À Toulouse comme ailleurs, le Pari Mutuel Urbain (PMU), lieu de socialisation sans barrière, incarne une « deuxième famille » pour les habitués. Derrière le comptoir, le taulier régule, écoute et s’adapte face aux défis d’un modèle en mutation.
Dans certains quartiers comme à la Faourette à Toulouse, le PMU est plus qu’un bar à paris hippiques : c’est un repère, un lieu où les solitudes se rencontrent autour d’un café ou d’un ticket de jeu. « C’est un lieu de convivialité où je vais faire mes courses, boire mon café », explique Isabelle Gousmar, maire de Montjoire près de Toulouse.
Le PMU comme centre de socialisation
D’après la sociologue Mirabelle Barbier, le PMU est une institution de socialisation, dépourvue de « barrières financières et symboliques », comme elle le développe dans « Microcomptoirs.
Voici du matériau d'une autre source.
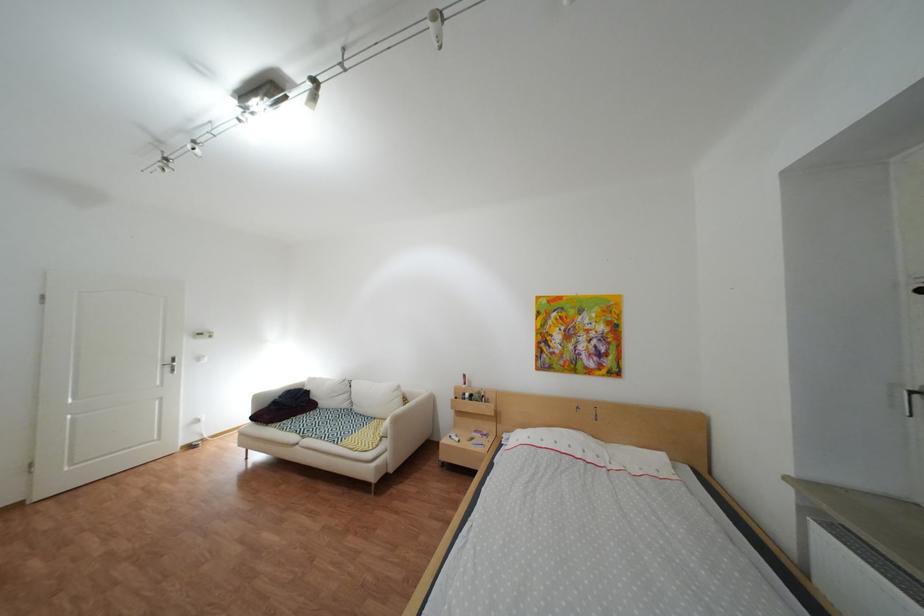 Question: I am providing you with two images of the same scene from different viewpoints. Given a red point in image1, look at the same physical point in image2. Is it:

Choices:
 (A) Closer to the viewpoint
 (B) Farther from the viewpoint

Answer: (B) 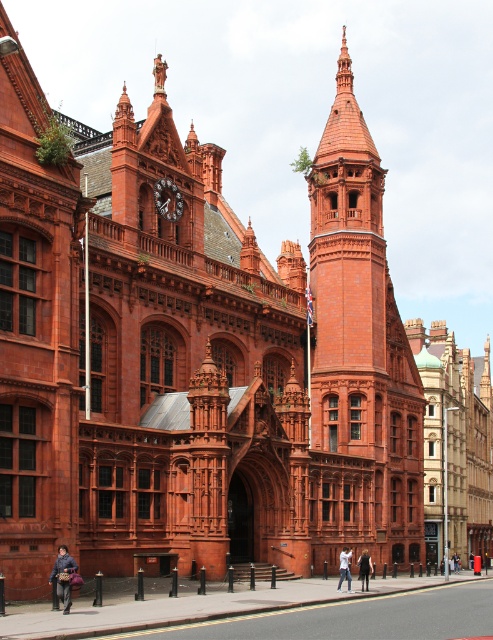 Which is below, metallic clock face at upper center or leather jacket at lower left?

leather jacket at lower left is lower down.

Between metallic clock face at upper center and leather jacket at lower left, which one has more height?

Standing taller between the two is metallic clock face at upper center.

Does point (164, 196) come behind point (70, 595)?

Yes, point (164, 196) is farther from viewer.

At what (x,y) coordinates should I click in order to perform the action: click on metallic clock face at upper center. Please return your answer as a coordinate pair (x, y). Image resolution: width=493 pixels, height=640 pixels. Looking at the image, I should click on (168, 198).

Which is more to the right, matte brick tower at center or white cotton shirt at center?

Positioned to the right is matte brick tower at center.

Which is behind, point (349, 227) or point (341, 561)?

Point (349, 227)

Does point (328, 161) come in front of point (349, 589)?

No, it is not.

The image size is (493, 640). Find the location of `matte brick tower at center`. matte brick tower at center is located at coordinates (358, 355).

Who is higher up, white cotton shirt at center or dark gray fabric coat at center?

Positioned higher is white cotton shirt at center.

Who is positioned more to the left, white cotton shirt at center or dark gray fabric coat at center?

white cotton shirt at center

Who is more forward, (346, 560) or (366, 561)?

Positioned in front is point (346, 560).

The height and width of the screenshot is (640, 493). Find the location of `white cotton shirt at center`. white cotton shirt at center is located at coordinates (345, 566). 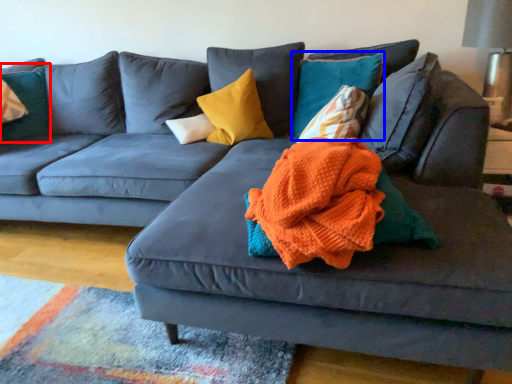 Question: Which of the following is the closest to the observer, pillow (highlighted by a red box) or pillow (highlighted by a blue box)?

Enquête sociologique sur la France des PMU », publiée par la fondation Jean-Jaurès, à laquelle elle a participé.
Fréquenté surtout par des hommes, le PMU est d’abord un espace de discussions. « C’est le canal privilégié pour glaner des informations et échanger des services, d’après la sociologue, c’est un espace où l’on met à distance tous les sujets qui créent des conflits, comme la politique. » Il est donc fréquent que les clients « s’autocensurent, parce qu’on ne sait pas ce que pense le voisin » précise-t-elle. Le PMU crée aussi un sentiment de camaraderie, qui s’illustre par une « solidarité de comptoir et la culture des petits gestes. » « On paye un verre ou un ticket à celui qui est en difficulté », explique la sociologue.
Une « deuxième famille »
L’établissement devient ainsi un « espace de détente, un moment à soi, où l’on vient oublier les tracas du quotidien », selon la chercheuse. Cette convivialité, recherchée par les tauliers et les clients, fait du PMU un « lieu d’accueil des solitudes et d’intégration, pour les personnes socialement isolées », souvent issues des classes populaires, de l’immigration, au chômage ou bien à la retraite. Le PMU apparaît ainsi tel un « point de repère, qui permet de s’intégrer assez facilement dans la vie d’un quartier ou d’un territoire. »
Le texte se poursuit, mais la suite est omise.